For the first time ever, CR is building homes for slum dwellers.
The pioneering scheme involves initially replacing 16 dilapidated hovels in Dakshineswar, the test-bed for so many CR projects. In their place sturdy one-room homes are being constructed with low brick walls, metal poles and steel roofs – which won’t flood in the monsoon or blow down when a cyclone hits.
Woven palm panels will fill the gap between the walls and the roof.
Work started this month and should be complete in March.
The initiative comes from CR’s Swiss-German support group, Stiftung Calcutta Rescue, and is being funded by the Karuna Trust and ABZ, a housing association in Zurich.
It is hoped to expand the scheme, after the first group of homes is finished, to replace around 60 homes in the slum.
The lucky residents getting new houses are very excited about the prospect as they could never afford to improve their homes in this way.
Isabelle Hug from Stiftung CR was out in Kolkata this month and was able to meet them and see the start of construction work.

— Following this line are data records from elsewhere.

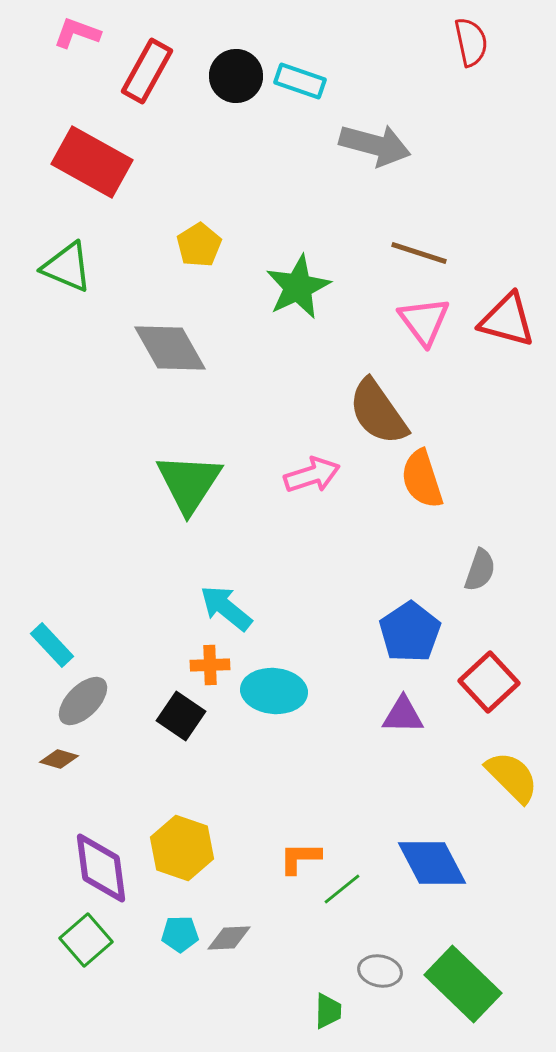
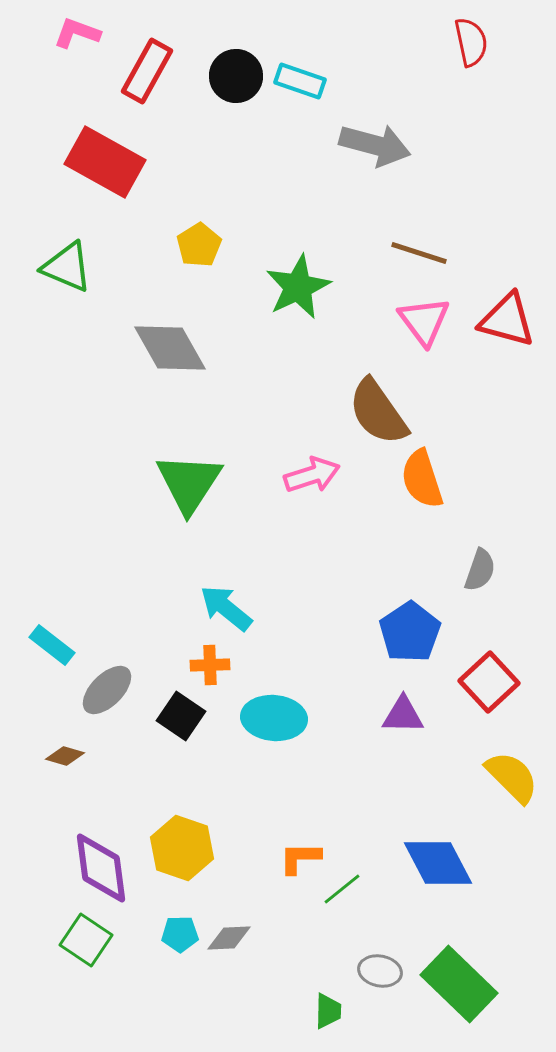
red rectangle at (92, 162): moved 13 px right
cyan rectangle at (52, 645): rotated 9 degrees counterclockwise
cyan ellipse at (274, 691): moved 27 px down
gray ellipse at (83, 701): moved 24 px right, 11 px up
brown diamond at (59, 759): moved 6 px right, 3 px up
blue diamond at (432, 863): moved 6 px right
green square at (86, 940): rotated 15 degrees counterclockwise
green rectangle at (463, 984): moved 4 px left
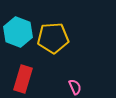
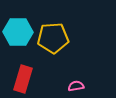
cyan hexagon: rotated 20 degrees counterclockwise
pink semicircle: moved 1 px right, 1 px up; rotated 77 degrees counterclockwise
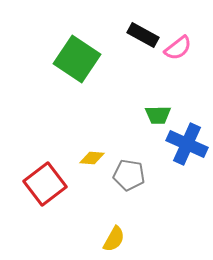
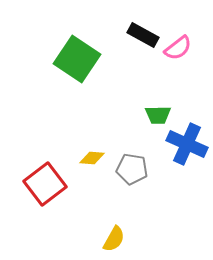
gray pentagon: moved 3 px right, 6 px up
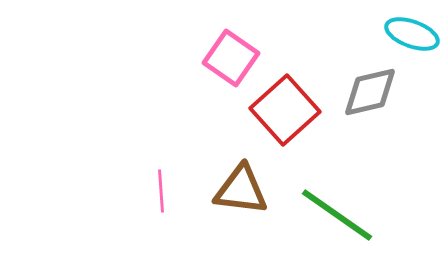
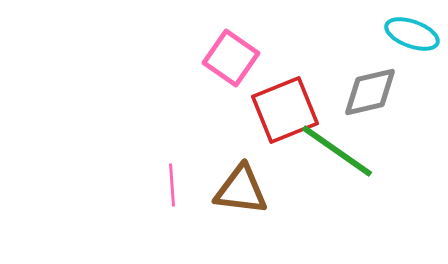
red square: rotated 20 degrees clockwise
pink line: moved 11 px right, 6 px up
green line: moved 64 px up
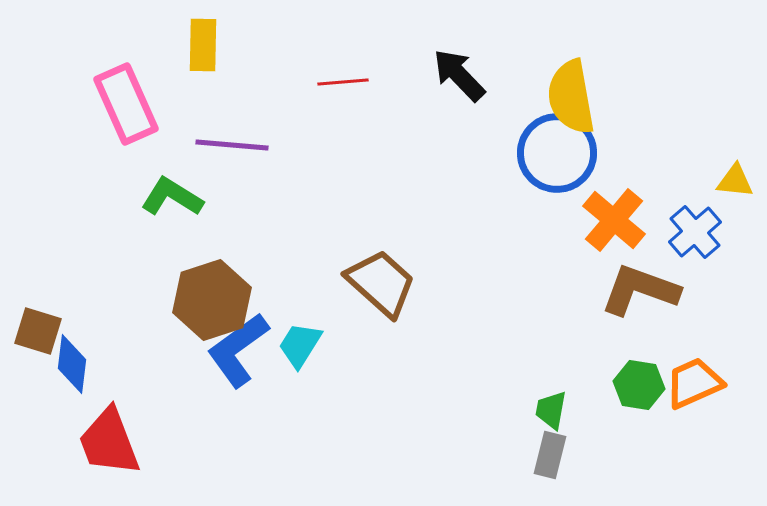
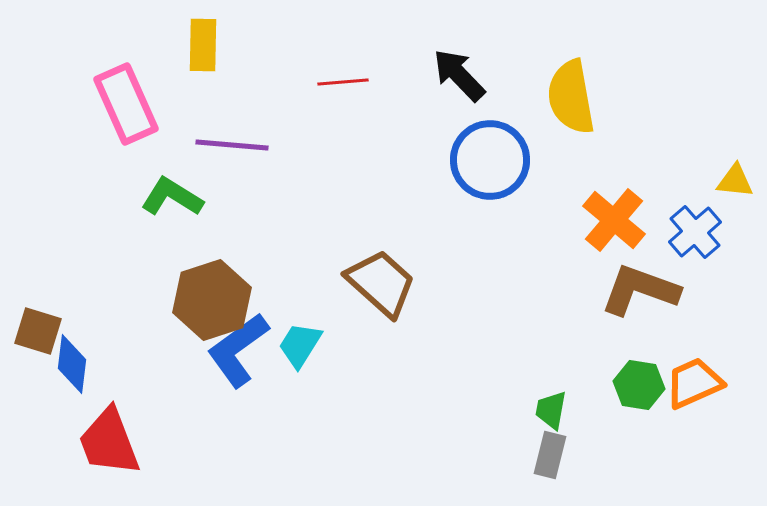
blue circle: moved 67 px left, 7 px down
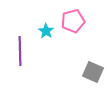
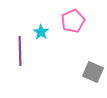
pink pentagon: rotated 10 degrees counterclockwise
cyan star: moved 5 px left, 1 px down
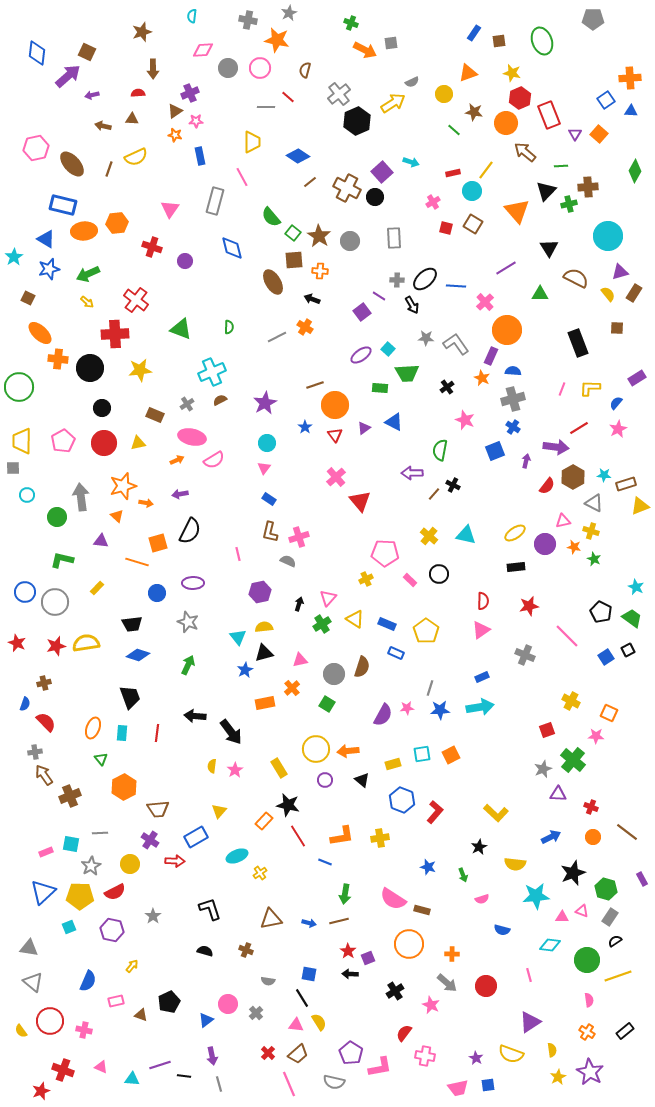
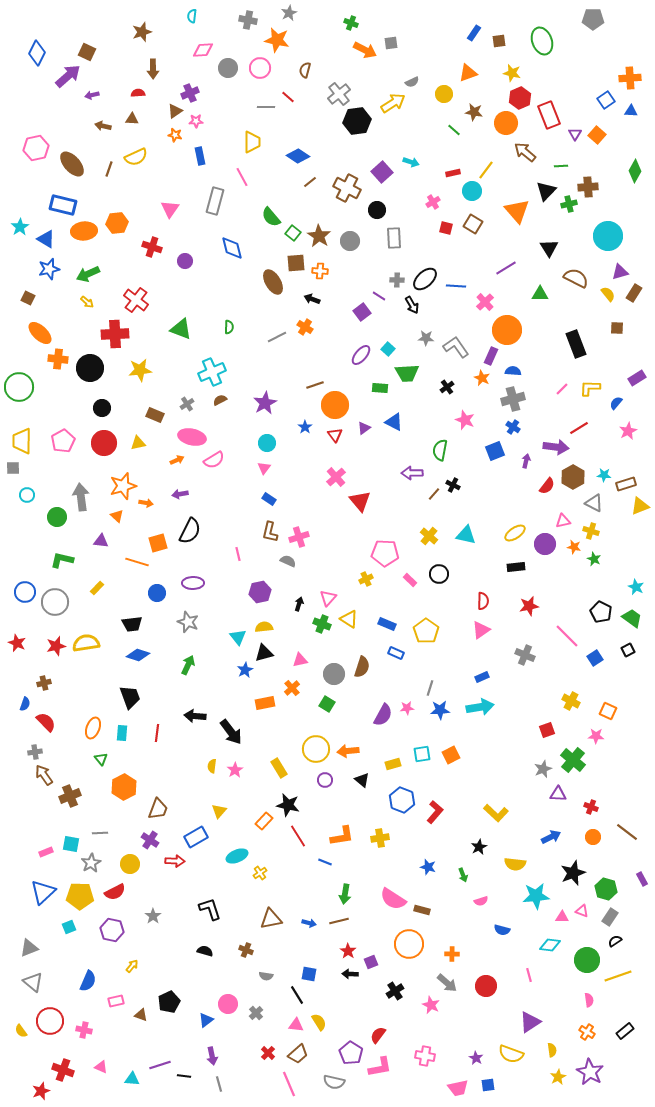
blue diamond at (37, 53): rotated 20 degrees clockwise
black hexagon at (357, 121): rotated 16 degrees clockwise
orange square at (599, 134): moved 2 px left, 1 px down
black circle at (375, 197): moved 2 px right, 13 px down
cyan star at (14, 257): moved 6 px right, 30 px up
brown square at (294, 260): moved 2 px right, 3 px down
black rectangle at (578, 343): moved 2 px left, 1 px down
gray L-shape at (456, 344): moved 3 px down
purple ellipse at (361, 355): rotated 15 degrees counterclockwise
pink line at (562, 389): rotated 24 degrees clockwise
pink star at (618, 429): moved 10 px right, 2 px down
yellow triangle at (355, 619): moved 6 px left
green cross at (322, 624): rotated 36 degrees counterclockwise
blue square at (606, 657): moved 11 px left, 1 px down
orange square at (609, 713): moved 1 px left, 2 px up
brown trapezoid at (158, 809): rotated 65 degrees counterclockwise
gray star at (91, 866): moved 3 px up
pink semicircle at (482, 899): moved 1 px left, 2 px down
gray triangle at (29, 948): rotated 30 degrees counterclockwise
purple square at (368, 958): moved 3 px right, 4 px down
gray semicircle at (268, 981): moved 2 px left, 5 px up
black line at (302, 998): moved 5 px left, 3 px up
red semicircle at (404, 1033): moved 26 px left, 2 px down
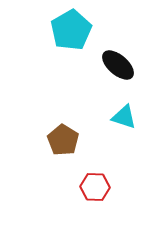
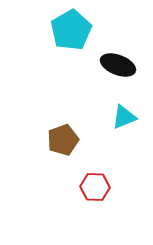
black ellipse: rotated 20 degrees counterclockwise
cyan triangle: rotated 40 degrees counterclockwise
brown pentagon: rotated 20 degrees clockwise
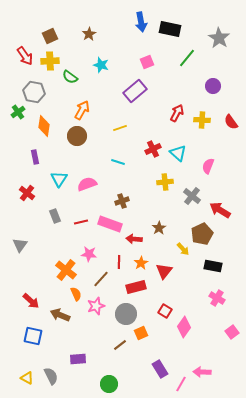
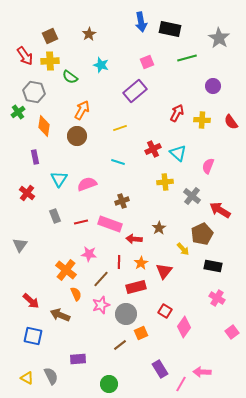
green line at (187, 58): rotated 36 degrees clockwise
pink star at (96, 306): moved 5 px right, 1 px up
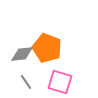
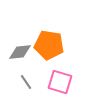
orange pentagon: moved 2 px right, 3 px up; rotated 12 degrees counterclockwise
gray diamond: moved 2 px left, 2 px up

Isabelle said: “On my first visit to Dakshineswar in 2017 I thought ‘this is the Middle Ages’. Now, thanks to CR, the residents have water, toilets, electricity and concrete paths between their huts. But their homes are still at risk of collapsing in the next cyclone, so the idea came up to find funds to build more substantial homes. The first eight lucky families are now in temporary tents waiting to move in – and their smiles say it all.”